WHAT TO PRODUCE »
Apart from the pictures, write out the records that follow exactly.

Transcribed page contents:

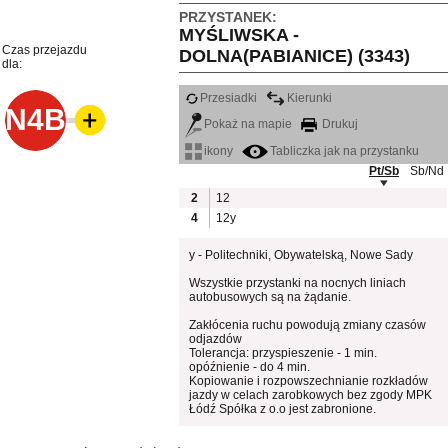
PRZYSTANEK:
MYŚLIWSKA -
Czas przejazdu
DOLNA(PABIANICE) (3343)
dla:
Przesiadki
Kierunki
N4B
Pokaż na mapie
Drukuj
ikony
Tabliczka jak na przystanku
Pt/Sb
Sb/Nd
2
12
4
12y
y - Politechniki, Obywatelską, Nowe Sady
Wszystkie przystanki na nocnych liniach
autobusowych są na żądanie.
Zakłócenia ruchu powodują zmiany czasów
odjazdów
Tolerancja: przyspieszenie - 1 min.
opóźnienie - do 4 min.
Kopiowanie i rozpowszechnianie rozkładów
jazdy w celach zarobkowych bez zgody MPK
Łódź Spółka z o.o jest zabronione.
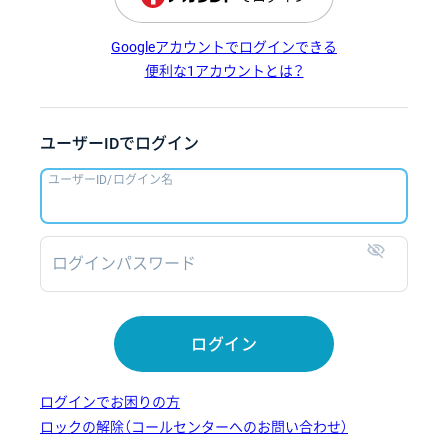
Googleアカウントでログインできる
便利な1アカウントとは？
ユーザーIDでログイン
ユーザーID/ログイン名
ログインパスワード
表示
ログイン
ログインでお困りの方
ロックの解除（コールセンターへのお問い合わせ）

WRITTEN SOLUTION »
PRZYSTANEK:
MYŚLIWSKA -
Czas przejazdu
DOLNA(PABIANICE) (3343)
dla:
Przesiadki
Kierunki
N4B
Pokaż na mapie
Drukuj
ikony
Tabliczka jak na przystanku
Pt/Sb
Sb/Nd
2
12
4
12y
y - Politechniki, Obywatelską, Nowe Sady
Wszystkie przystanki na nocnych liniach
autobusowych są na żądanie.
Zakłócenia ruchu powodują zmiany czasów
odjazdów
Tolerancja: przyspieszenie - 1 min.
opóźnienie - do 4 min.
Kopiowanie i rozpowszechnianie rozkładów
jazdy w celach zarobkowych bez zgody MPK
Łódź Spółka z o.o jest zabronione.
Googleアカウントでログインできる
便利な1アカウントとは？
ユーザーIDでログイン
ユーザーID/ログイン名
ログインパスワード
表示
ログイン
ログインでお困りの方
ロックの解除（コールセンターへのお問い合わせ）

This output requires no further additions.